Au-delà du seuil : réponses objectives, fonctions et tolérance
Outre le franchissement du seuil PTA, six participants peuvent percevoir une voix faible sans aide, et trois ont une audition moyenne dans les normes cliniques. Les gains s’étendent sur l’éventail fréquentiel 0,125–8 kHz, incluant la bande critique de la parole (0,5–4 kHz), avec chez un enfant la détection de sons lointains, rarement possible avec un implant. Les réponses ont été observées jusqu’à 16 ans, contredisant l’idée d’un bénéfice strictement limité à la petite enfance. Trois enfants retrouvent une sensibilité auditive normale, illustrant le potentiel de « guérison sensorielle » quand le substrat cellulaire est préservé.
Huit sujets suivis au-delà de 24 semaines suggèrent une durabilité de l’effet, malgré un déclin discret des hautes fréquences chez deux, sans retentissement notable sur la compréhension de la parole. Un non-répondeur isolé, malgré une chirurgie sans incident, pourrait refléter une délivrance insuffisante ; la présence d’anticorps anti-AAV1 préexistants n’a pas semblé prédictive d’échec.
Au total, 67 événements indésirables sont survenus ou se sont aggravés, aucun n’ayant entraîné d’arrêt ; aucune différence de sécurité n’a été observée entre traitements unilatéral et bilatéral. Ces résultats plaident pour une approche bilatérale afin d’optimiser localisation spatiale et intelligibilité en bruit.
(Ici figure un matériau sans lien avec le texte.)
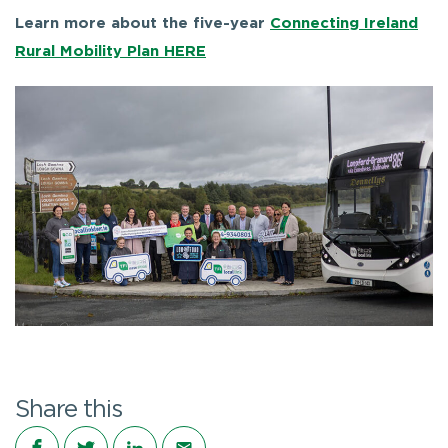
Learn more about the five-year
Connecting Ireland
Rural Mobility Plan HERE
Share this
Share on Facebook
Share on Twitter
Share on LinkedIn
Share via email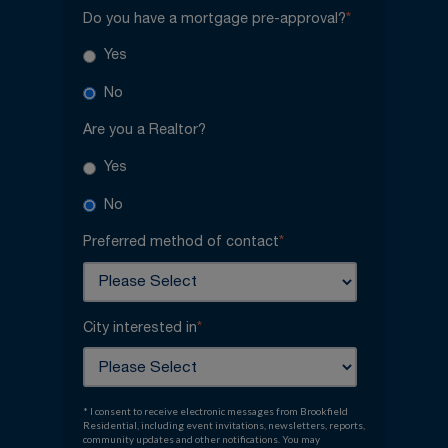
Do you have a mortgage pre-approval?
*
Yes
No
Are you a Realtor?
Yes
No
Preferred method of contact
*
City interested in
*
* I consent to receive electronic messages from Brookfield
Residential, including event invitations, newsletters, reports,
community updates and other notifications. You may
Rétablir la synapse auditive est désormais possible
L’étude adopte une conception pragmatique de première-administration chez l’humain, ouverte et monobras, avec amendement précoce vers des tests hypothétiques formels après signaux d’efficacité initiaux. La chirurgie reprend la voie standard des implants, maximisant la transposabilité. Les critères objectifs (PTA, ABR) et la cohérence des réponses comportementales renforcent l’inférence causale, mais l’absence de bras contrôle randomisé, la petite taille et la durée limitée imposent prudence et confirmation à long terme.
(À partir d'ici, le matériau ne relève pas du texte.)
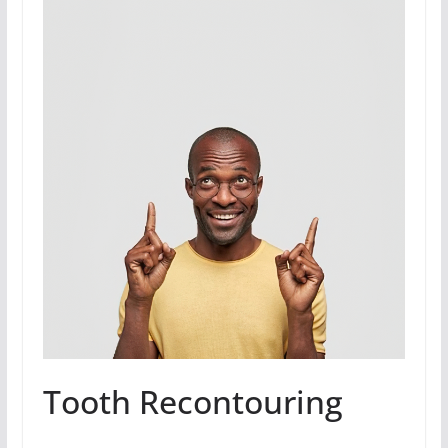
Tooth Recontouring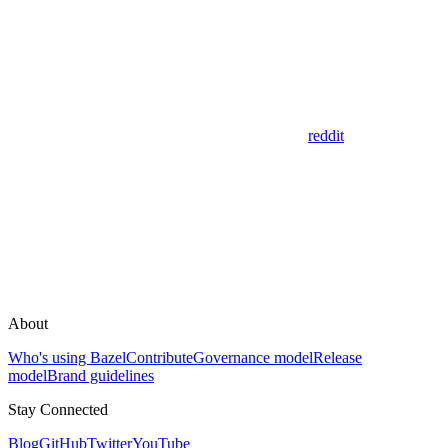
reddit
About
Who's using Bazel
Contribute
Governance model
Release
model
Brand guidelines
Stay Connected
Blog
GitHub
Twitter
YouTube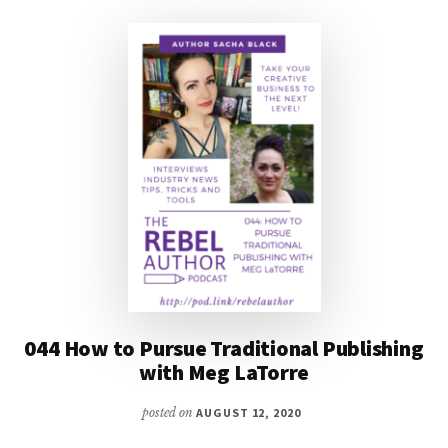
SANSEVIERI
044 How to Pursue Traditional Publishing
with Meg LaTorre
posted on
AUGUST 12, 2020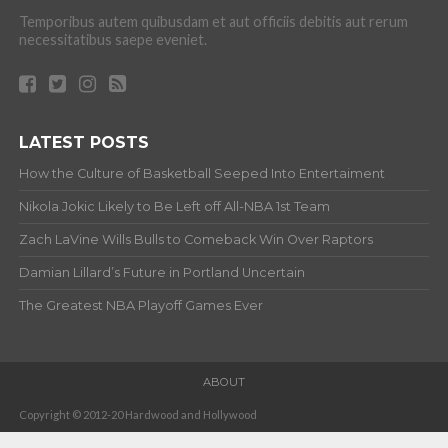
Temporibus autem quibusdam et aut officiis debitis aut rerum
necessitatibus saepe eveniet.
LATEST POSTS
How the Culture of Basketball Seeped Into Entertaiment
Nikola Jokic Likely to Be Left off All-NBA 1st Team
Zach LaVine Wills Bulls to Comeback Win Over Raptors
Damian Lillard’s Future in Portland Uncertain
The Greatest NBA Playoff Games Ever
ABOUT
Copyright © 2012-20 Hardwood and Hollywood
La représentativité couvre des enfants avec variant pathogène OTOF et architecture cochléaire préservée ; l’extension à d’autres gènes ou à des atteintes dégénératives reste incertaine.
Selon les auteurs, ces données supporte l’intégration de la thérapie génique DB-OTO dans le parcours des surdités OTOF : discussion précoce en RCP audio-génétique, choix informé entre implant et thérapie ou stratégies séquentielles, préférence pour un traitement bilatéral, et suivi audiologique structuré incluant hautes fréquences et développement du langage. Les priorités de recherche incluent des essais contrôlés, la recherche de biomarqueurs de délivrance effective et la généralisation à d’autres déficits monogéniques lorsque le substrat cellulaire demeure intact.
En pratique, en l’absence de traitements médicamenteux, DB-OTO se positionne comme une alternative ou un complément aux implants cochléaires, avec une tolérance acceptable et des gains objectifs et subjectifs d’audition.